● **What is expected**
Here is a block of entries. Write out its lines exactly, from the first through the one containing "le maître de chant".

● **Input records**
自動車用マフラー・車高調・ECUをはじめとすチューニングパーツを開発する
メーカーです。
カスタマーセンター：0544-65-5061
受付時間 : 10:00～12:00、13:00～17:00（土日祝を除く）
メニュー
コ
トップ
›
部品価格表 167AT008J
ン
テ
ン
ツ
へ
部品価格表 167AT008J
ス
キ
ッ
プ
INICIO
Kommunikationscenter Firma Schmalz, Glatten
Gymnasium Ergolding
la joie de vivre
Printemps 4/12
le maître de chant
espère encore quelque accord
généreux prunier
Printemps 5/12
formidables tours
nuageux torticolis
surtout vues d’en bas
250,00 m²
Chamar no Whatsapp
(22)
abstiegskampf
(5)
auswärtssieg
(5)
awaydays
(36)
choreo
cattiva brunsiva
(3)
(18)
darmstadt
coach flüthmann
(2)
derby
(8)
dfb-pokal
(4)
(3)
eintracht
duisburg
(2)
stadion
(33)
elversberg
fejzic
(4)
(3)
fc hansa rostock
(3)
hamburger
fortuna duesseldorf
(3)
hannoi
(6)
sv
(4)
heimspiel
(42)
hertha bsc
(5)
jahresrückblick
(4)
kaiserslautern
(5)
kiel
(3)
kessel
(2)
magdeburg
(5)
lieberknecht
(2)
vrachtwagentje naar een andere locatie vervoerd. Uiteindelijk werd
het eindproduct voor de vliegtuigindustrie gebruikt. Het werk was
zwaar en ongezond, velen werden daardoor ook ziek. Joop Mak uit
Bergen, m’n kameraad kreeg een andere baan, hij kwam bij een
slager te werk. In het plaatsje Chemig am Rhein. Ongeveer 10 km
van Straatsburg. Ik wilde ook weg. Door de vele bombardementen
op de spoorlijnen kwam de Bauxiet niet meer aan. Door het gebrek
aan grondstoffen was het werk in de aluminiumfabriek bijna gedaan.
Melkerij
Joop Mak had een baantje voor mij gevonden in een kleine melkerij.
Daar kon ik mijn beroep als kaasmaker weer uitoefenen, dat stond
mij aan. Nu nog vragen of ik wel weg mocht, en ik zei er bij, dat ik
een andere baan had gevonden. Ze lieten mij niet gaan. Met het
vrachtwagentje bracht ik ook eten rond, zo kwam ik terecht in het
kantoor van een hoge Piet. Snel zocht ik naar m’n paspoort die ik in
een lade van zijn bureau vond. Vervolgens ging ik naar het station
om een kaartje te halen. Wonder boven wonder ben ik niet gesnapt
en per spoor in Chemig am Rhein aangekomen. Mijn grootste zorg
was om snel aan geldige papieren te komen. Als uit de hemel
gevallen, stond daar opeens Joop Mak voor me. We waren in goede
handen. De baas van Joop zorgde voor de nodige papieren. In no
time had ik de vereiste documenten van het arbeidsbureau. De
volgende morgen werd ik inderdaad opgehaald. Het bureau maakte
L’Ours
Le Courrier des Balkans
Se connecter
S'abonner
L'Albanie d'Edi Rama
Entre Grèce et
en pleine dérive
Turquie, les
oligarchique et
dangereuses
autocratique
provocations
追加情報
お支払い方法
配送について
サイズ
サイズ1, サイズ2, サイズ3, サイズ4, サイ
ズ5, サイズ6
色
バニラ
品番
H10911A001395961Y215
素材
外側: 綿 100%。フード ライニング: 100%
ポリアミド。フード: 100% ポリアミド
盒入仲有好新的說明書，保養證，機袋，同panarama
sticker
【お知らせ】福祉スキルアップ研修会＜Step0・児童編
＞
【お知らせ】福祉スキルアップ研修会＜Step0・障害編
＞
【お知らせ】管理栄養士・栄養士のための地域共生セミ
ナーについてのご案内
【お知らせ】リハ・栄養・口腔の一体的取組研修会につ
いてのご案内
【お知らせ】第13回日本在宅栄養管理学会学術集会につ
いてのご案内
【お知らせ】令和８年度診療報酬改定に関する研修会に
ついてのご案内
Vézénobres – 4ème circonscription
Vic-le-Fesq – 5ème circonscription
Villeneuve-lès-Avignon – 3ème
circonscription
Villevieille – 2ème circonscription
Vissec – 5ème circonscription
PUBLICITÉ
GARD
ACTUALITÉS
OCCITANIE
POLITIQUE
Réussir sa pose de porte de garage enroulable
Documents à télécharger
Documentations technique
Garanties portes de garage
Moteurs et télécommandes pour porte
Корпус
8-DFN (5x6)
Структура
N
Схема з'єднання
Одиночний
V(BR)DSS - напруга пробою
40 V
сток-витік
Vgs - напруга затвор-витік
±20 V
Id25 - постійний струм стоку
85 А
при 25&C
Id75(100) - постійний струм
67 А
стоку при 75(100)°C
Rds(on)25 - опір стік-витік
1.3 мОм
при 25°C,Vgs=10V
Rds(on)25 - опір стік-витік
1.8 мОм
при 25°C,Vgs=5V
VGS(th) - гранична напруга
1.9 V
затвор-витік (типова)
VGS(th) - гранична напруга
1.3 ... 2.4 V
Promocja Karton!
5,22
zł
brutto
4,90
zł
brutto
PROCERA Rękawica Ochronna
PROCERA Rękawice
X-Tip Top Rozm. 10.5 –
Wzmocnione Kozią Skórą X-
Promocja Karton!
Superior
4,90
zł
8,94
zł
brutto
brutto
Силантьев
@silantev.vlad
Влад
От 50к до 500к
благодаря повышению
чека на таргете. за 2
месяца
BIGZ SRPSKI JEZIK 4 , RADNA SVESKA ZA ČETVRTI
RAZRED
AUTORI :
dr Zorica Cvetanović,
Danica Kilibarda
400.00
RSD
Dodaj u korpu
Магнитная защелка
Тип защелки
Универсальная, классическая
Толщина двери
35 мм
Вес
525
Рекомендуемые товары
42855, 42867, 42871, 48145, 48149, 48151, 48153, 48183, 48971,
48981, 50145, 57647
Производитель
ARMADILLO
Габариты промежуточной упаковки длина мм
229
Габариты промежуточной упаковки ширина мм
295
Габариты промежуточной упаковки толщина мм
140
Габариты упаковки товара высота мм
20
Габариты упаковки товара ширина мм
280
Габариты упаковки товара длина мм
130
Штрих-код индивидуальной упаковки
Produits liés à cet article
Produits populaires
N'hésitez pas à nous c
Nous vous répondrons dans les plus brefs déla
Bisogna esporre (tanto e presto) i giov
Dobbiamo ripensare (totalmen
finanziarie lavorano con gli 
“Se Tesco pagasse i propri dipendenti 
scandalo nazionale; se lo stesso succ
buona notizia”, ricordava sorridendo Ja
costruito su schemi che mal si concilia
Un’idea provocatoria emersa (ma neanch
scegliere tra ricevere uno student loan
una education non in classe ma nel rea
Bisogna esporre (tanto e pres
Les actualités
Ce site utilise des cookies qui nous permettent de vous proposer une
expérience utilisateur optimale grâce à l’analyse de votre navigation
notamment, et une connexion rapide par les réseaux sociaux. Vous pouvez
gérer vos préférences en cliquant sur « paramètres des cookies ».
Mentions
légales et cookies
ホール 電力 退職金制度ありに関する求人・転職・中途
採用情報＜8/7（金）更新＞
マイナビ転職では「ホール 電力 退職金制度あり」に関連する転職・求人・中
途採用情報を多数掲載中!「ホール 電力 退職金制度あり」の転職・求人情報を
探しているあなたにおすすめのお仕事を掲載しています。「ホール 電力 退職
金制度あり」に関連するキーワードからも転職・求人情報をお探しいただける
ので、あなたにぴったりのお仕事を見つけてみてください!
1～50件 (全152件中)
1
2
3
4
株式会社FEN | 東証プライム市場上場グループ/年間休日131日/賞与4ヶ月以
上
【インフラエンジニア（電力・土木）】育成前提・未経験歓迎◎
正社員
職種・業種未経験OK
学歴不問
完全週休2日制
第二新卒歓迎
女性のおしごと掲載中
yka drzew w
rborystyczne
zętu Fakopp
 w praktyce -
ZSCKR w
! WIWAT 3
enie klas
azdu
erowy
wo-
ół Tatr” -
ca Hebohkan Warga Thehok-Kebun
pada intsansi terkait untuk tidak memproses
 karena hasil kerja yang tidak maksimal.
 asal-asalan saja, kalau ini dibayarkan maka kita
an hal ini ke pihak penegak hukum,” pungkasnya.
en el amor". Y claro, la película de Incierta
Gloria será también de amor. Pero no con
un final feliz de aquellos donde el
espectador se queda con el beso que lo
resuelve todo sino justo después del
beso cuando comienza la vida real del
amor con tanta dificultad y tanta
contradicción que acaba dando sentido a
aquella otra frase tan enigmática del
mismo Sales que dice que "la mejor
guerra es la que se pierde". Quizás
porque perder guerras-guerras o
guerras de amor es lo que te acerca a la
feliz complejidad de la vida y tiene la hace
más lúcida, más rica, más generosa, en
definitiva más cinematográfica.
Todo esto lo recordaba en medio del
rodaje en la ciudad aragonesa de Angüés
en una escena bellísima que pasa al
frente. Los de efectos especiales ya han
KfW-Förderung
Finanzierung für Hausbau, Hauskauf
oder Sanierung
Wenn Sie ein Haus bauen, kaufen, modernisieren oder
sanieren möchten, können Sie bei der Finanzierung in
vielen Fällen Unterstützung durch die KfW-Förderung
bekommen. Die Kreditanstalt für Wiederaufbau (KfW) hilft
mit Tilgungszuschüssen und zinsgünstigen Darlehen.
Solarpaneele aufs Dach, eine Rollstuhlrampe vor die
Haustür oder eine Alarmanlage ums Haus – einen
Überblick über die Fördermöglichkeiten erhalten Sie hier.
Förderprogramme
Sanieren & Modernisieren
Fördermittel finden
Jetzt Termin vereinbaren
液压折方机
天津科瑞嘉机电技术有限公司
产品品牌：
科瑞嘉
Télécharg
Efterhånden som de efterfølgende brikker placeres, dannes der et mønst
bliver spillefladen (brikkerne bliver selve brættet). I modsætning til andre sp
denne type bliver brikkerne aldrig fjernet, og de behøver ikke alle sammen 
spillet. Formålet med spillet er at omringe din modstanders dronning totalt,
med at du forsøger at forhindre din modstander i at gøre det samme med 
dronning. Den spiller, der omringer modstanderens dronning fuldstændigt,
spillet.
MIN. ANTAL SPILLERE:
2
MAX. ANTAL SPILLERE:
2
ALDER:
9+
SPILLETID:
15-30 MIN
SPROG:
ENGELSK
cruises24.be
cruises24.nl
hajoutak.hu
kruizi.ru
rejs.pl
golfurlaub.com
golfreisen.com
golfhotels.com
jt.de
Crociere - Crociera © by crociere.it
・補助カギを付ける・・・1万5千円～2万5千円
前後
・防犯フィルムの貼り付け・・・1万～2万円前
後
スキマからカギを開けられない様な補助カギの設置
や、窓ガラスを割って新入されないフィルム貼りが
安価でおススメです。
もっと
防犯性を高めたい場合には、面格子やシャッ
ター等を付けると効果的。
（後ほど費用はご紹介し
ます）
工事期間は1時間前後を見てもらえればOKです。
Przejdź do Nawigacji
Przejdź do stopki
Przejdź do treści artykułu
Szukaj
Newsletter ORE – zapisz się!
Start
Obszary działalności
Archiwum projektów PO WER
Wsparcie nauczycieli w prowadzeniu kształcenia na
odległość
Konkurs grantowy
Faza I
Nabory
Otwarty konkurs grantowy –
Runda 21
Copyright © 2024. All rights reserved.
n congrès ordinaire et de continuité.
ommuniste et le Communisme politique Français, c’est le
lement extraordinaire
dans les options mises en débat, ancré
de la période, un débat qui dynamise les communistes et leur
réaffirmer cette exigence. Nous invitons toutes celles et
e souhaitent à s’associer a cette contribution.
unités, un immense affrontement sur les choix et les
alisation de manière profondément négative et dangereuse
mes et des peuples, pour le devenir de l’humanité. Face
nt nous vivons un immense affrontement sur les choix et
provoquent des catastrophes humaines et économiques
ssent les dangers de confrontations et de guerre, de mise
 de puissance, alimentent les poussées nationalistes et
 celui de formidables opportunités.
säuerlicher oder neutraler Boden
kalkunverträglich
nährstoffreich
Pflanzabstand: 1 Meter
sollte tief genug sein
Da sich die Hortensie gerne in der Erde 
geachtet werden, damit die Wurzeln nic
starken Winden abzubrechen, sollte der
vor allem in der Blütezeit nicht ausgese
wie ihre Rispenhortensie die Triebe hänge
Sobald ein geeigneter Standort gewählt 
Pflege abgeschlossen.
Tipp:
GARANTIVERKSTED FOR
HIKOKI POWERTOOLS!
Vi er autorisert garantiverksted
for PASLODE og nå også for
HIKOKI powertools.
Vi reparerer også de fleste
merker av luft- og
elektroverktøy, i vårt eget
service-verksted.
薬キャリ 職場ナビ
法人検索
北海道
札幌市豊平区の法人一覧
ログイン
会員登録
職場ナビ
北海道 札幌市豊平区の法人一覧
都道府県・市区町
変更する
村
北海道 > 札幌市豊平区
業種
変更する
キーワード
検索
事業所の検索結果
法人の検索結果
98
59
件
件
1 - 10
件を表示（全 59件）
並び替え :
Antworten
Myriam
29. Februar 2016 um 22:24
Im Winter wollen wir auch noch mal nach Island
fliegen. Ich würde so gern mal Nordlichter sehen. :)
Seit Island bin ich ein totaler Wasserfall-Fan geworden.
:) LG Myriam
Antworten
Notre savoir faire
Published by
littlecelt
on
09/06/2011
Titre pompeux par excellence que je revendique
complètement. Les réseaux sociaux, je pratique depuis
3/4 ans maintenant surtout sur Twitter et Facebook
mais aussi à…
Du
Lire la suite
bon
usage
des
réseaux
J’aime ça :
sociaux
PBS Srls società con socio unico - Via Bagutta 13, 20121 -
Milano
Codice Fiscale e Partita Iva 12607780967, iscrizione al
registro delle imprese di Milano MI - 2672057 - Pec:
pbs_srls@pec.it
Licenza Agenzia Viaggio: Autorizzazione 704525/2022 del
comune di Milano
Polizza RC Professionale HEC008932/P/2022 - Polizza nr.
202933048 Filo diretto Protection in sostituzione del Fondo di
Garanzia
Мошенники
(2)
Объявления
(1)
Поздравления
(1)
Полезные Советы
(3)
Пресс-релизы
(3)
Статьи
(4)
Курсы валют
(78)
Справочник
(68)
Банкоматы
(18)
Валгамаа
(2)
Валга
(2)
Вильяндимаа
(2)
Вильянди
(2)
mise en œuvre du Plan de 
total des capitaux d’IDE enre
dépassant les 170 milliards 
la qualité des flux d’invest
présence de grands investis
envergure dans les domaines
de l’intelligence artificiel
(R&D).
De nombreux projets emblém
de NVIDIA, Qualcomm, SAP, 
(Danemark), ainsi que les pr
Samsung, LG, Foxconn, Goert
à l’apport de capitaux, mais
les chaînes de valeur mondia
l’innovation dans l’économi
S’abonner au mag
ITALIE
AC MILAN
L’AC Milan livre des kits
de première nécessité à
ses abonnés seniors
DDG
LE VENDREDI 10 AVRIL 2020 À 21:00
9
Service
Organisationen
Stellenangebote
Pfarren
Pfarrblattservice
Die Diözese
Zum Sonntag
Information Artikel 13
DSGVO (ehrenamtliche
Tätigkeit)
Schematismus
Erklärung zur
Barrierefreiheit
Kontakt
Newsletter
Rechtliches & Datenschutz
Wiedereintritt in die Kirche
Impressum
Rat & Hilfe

● **Output for this task**
自動車用マフラー・車高調・ECUをはじめとすチューニングパーツを開発する
メーカーです。
カスタマーセンター：0544-65-5061
受付時間 : 10:00～12:00、13:00～17:00（土日祝を除く）
メニュー
コ
トップ
›
部品価格表 167AT008J
ン
テ
ン
ツ
へ
部品価格表 167AT008J
ス
キ
ッ
プ
INICIO
Kommunikationscenter Firma Schmalz, Glatten
Gymnasium Ergolding
la joie de vivre
Printemps 4/12
le maître de chant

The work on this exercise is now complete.